Spirited_Example_341@reddit
for me on backyard ai it seems for a 1080 gtx ti that model is too large to run smoothy tho. nemo 12b i mean.
for now i find llama 3 8b works fine its a good balance between usefulness and size doenst really seem that "dumb" to me and produces pretty nice content.
ArsNeph@reddit
Try using a smaller quant, 1080Ti has 11GB VRAM, not 12
bearbarebere@reddit
Hijacking this to add that my list still holds up: https://www.reddit.com/r/LocalLLaMA/s/wWqoKbZGw3
lacerating_aura@reddit
Recently tried ministral 8b.

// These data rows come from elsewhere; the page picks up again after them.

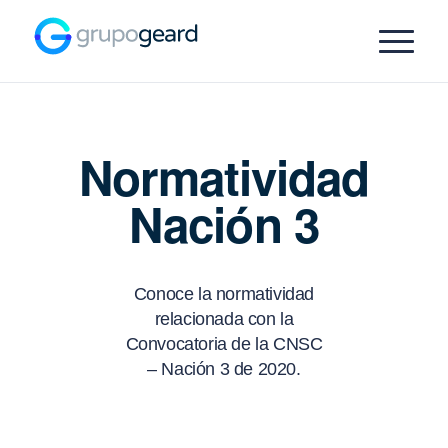
Normatividad
Nación 3
Conoce la normatividad
relacionada con la
Convocatoria de la CNSC
– Nación 3 de 2020.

It was good. I didn't expect that from an 8b. I got q8 quant cause it allows for about 90% offload in kcpp. Haven't played with lower quants.
TheRealGentlefox@reddit
I can't find EXL2 quants for it. Isn't that much superior when you know it's going to fit in VRAM anyway?
gfy_expert@reddit (OP)
can you post a download link pls?
lacerating_aura@reddit
Choose quant for yourself.
https://huggingface.co/bartowski/Ministral-8B-Instruct-2410-GGUF
BokuNoToga@reddit
Thank you kind stranger
gfy_expert@reddit (OP)
thanks! after consulting chat gpt trying my luck with Ministral-8B-Instruct-2410-Q6_K_L.gguf
mayo551@reddit
Cydonia.
Llamacpp, you can fit (almost) every layer in 11GB vram for the q2 gguf with ~20k context if you quant the context.
chloralhydrat@reddit
... I used his rocinante (12B) model so far. With q4 quant. I never run a model with q2 quantization. I wonder how such coarse quantization with more parameters compares to more finely-quantized less parametrized model? Does somebody have an experience with this (ie. 12Bq4 vs. 22Bq2)?
mayo551@reddit
You can do a Q3 cydonia on a 2080ti with 51 layers out of 57 on the GPU at 10k q8 context. You could shed a layer or two and add more context or you could use q4 context @ 24k-30k probably.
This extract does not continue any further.